В тюрьме был один архиерей, но он улетел в Австралию ухаживать за умирающим отцом. Следовательно, если кому-то из заключенных хотелось побеседовать со священнослужителем, начальство вызывало кого-то со стороны.

– Я рад вам помочь, – соврал я и тут же сделал в уме пометку: прочесть молитву в качестве епитимьи.

Он придвинул папку ко мне.

– Шэй Борн. Вы его знаете?

Я замешкался с ответом.

– Да кто же его не знает?

– Да, журналюги – просто сучье племя, уж простите мой французский. Нам такое внимание ни к чему. В общем, суть в том, что этот заключенный хочет пожертвовать свои органы после того, как приговор будет приведен в действие.

– Католическая церковь одобряет подобные действия, если мозг пациента мертв и он не может самостоятельно дышать, – сказал я.

Судя по всему, я дал неверный ответ.

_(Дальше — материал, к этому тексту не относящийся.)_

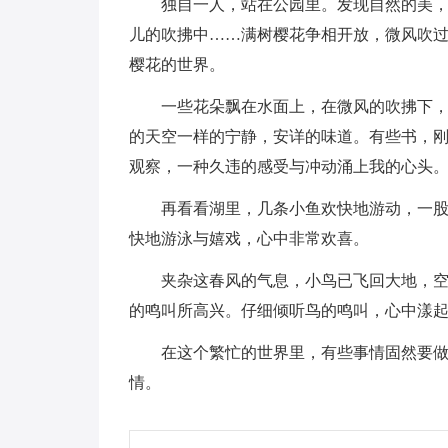
独自一人，站在公园里。发现自然的美
儿的吹拂中……满树樱花争相开放，微风吹
樱花的世界。
一些花朵飘在水面上，在微风的吹拂下，
的天空一样的宁静，安详的味道。有些书，
观察，一种久违的感受与冲动涌上我的心头
再看看湖里，几条小鱼欢快地游动，一
快地游泳与嬉戏，心中非常欢喜。
夹杂这春风的气息，小鸟已飞回大地，
的鸣叫所高兴。仔细倾听鸟的鸣叫，心中漾
在这个繁忙的世界里，有些事情固然要
情。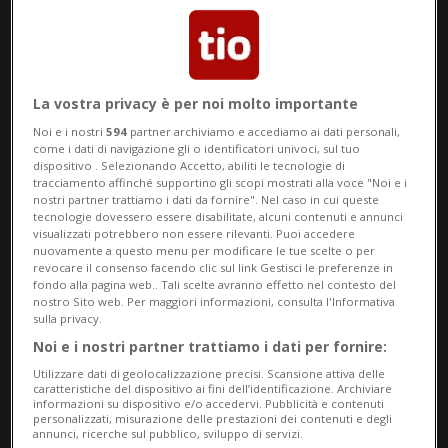
storico trombonista di James Brown e
figura chiave nella definizione del sound
funk. L’appuntamento è alle 20 allo Stage
La vostra privacy è per noi molto importante
New Orleans, dove l’artista si esibirà con il
Noi e i nostri
594
partner archiviamo e accediamo ai dati personali,
gruppo Generations, portando sul palco
come i dati di navigazione gli o identificatori univoci, sul tuo
dispositivo . Selezionando Accetto, abiliti le tecnologie di
groove, esperienza e una presenza scenica
tracciamento affinché supportino gli scopi mostrati alla voce "Noi e i
nostri partner trattiamo i dati da fornire". Nel caso in cui queste
che continua a lasciare il segno.
tecnologie dovessero essere disabilitate, alcuni contenuti e annunci
visualizzati potrebbero non essere rilevanti. Puoi accedere
nuovamente a questo menu per modificare le tue scelte o per
Accanto al grande nome internazionale, il
revocare il consenso facendo clic sul link Gestisci le preferenze in
fondo alla pagina web.. Tali scelte avranno effetto nel contesto del
festival propone anche nuovi arrivi.
nostro Sito web. Per maggiori informazioni, consulta l'Informativa
sulla privacy.
Debutta la Molotow Brass Orkestar (20.30,
Noi e i nostri partner trattiamo i dati per fornire:
Stage Elvezia), formazione che fonde
Utilizzare dati di geolocalizzazione precisi. Scansione attiva delle
caratteristiche del dispositivo ai fini dell’identificazione. Archiviare
l’energia delle brass band con i ritmi
informazioni su dispositivo e/o accedervi. Pubblicità e contenuti
personalizzati, misurazione delle prestazioni dei contenuti e degli
balcanici in uno spettacolo festoso, in
annunci, ricerche sul pubblico, sviluppo di servizi.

Койн взял салфетку и, нахмурившись, сплюнул жвачку.

– Да, я понял. Прекрасно. Таково официальное мнение. Но в действительности ситуация складывается следующая. Парню конец. Он признан виновным в двух убийствах. Как вы думаете, в нем внезапно проснулось человеколюбие или он… или он просто хочет снискать сочувствие общественности и отвертеться от наказания?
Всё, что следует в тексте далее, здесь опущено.